# The misconceptions of Siegfried (the character)



## WAWilson (Nov 8, 2011)

Hey everybody this is my very first post here on talkclassical and I hope it goes well. I am a relative newcomer to Wagner's overwhelming Ring cycle but over the past few 6 months have been investing a lot of time really getting to know and understand it. It has been an incredible experience. So with the good timing of the Met's new production of Siegfried and and the upcoming production of Gotterdammerung (can't wait to see how Lepage's 'machine' depicts the final 5 minutes) I thought I'd share my thoughts on the character of Siegfried.

Siegfried seems to have a pretty poor reputation. Most books/forums I read say he is anywhere from downright stupid and dull to just plain annoying. Yet he is a pivotal character in the overall drama of the Ring and to me he seems very misunderstood. Here are my very amateurish thoughts on Siegfried. To me Siegfried is the embodiment of 'Nature' as 'Man'. Almost everyone would agree that the manipulation of nature is one of the key themes of the ring. From the tranquil waters of the Rhine comes the theft of the gold and the cycle often depicts characters destroying the natural beauty of nature and bending the laws of Mother Nature. To me this is why Siegfried is such a powerful character. Because he has been forced to grow up surrounded by nature with only Mime to guide him (insert joke here) he is pure unadulterated 'at peace with nature' Man. He loves animals and looks for friends among them. He sings to birds, etc. People say he is 'stupid' but he's not. Hes a vision of what people could be like if they were totally immersed in being one with the world. He also represents very strongly the masculine characteristics of heroism and boundless energy. He seeks knowledge constantly, reflects on the 'Hows' and 'Whys' of the world and does this all with a zest for life that none of the other characters display. He is in wonder of all things, naive yes but not stupid, he is pure energy and the light of Nature. 

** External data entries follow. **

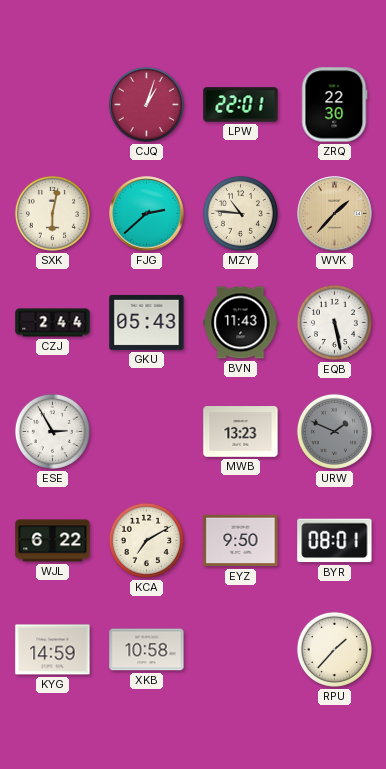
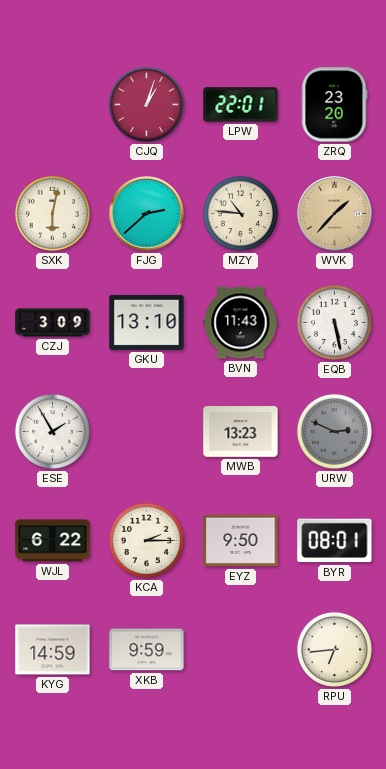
ZRQ: 22:30 -> 23:20
CZJ: 2:44 -> 3:09
GKU: 05:43 -> 13:10
ESE: 2:55 -> 1:55
URW: 1:49 -> 2:49
KCA: 7:10 -> 2:15
XKB: 10:58 -> 9:59
RPU: 1:37 -> 6:44
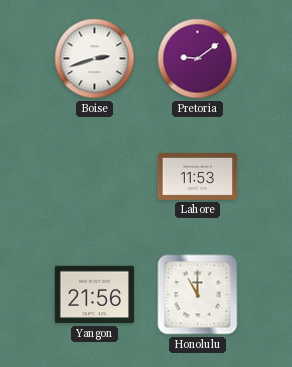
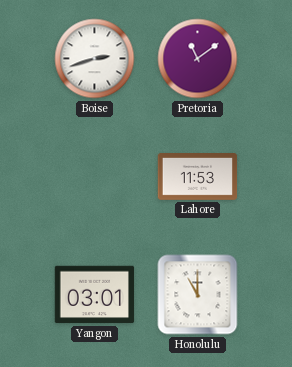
Pretoria: 9:09 -> 11:09
Yangon: 21:56 -> 03:01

Wagner goes to great pains to depict all this and then send Siegfried on his collision course with all the sins of modern bureaucratic society (concepts of amorality that Siegfried can't even begin to understand) as depicted by the Gibelungs in Gotterdammerung. We, as viewers and participants in this warped/harsh society laugh at Siegfried for not understanding how people aren't always what they seem and manipulate others for personal gain. But through this he continues to demonstrate his admirable qualities he has learned from Mother Nature herself. I think we are so jaded we see these as negative qualities but his innocence is not unlike a childs wonder. 
To complete Wagners views on the destruction of nature, Siegfried, of course, has no chance standing up to this society and of course will fall. But in it comes the metaphor of our own destruction of the forces of nature and our loss of touch with the things that would have been wondrous and beautiful to elemental man. The destruction of Siegfried is not comic or stupid but a powerful display of how far we have been twisted in our ways of power. Siegfried cares not for the power of the ring, he sees it only as a token of his love. 

I hope all this rambling will mean something to some of you and maybe start a discussion of Siegfried. I think he has gotten a lot of 'bad press' and is a character that deserves more respect and admiration.

Dave


----------



## amfortas (Jun 15, 2011)

Welcome to the Forum, Dave! A very impressive first post!

I too have felt, for many years, that Siegfried gets something of a bad rap, and I think you ably summarize how Wagner wanted him to be perceived.

Nevertheless, there remains the interesting question of why so many people look at this character more critically. Are they all lacking in perception, or did Wagner perhaps miscalculate somewhat in his portrayal of an ideal hero--maybe even taint it unwittingly with some of his own less than admirable qualities? 

I think it would be interesting to hear from people who are put off by Siegfried, so that we can consider the character's attributes--pro and con--in even greater detail.

In any case, once again welcome, and thanks for giving us this intriguing topic!


----------



## AmericanGesamtkunstwerk (May 9, 2011)

bam. I'm not even sure what I can contribute. very well said and well covered. I wonder if I'm the only one here familiar with scholar Simon Williams and his book "Wagner and the Romantic Hero" it is a seriously great read.


----------



## rollerphant (Oct 11, 2011)

My problem with Siegfried is that he is ignorant. I would expect no less of someone raised in the forest by a Dwarf, but it is still a less than attractive quality in a hero. I understand that the innocence of the character is what is really important to the drama, but the character's ignorance is irritating (to me). 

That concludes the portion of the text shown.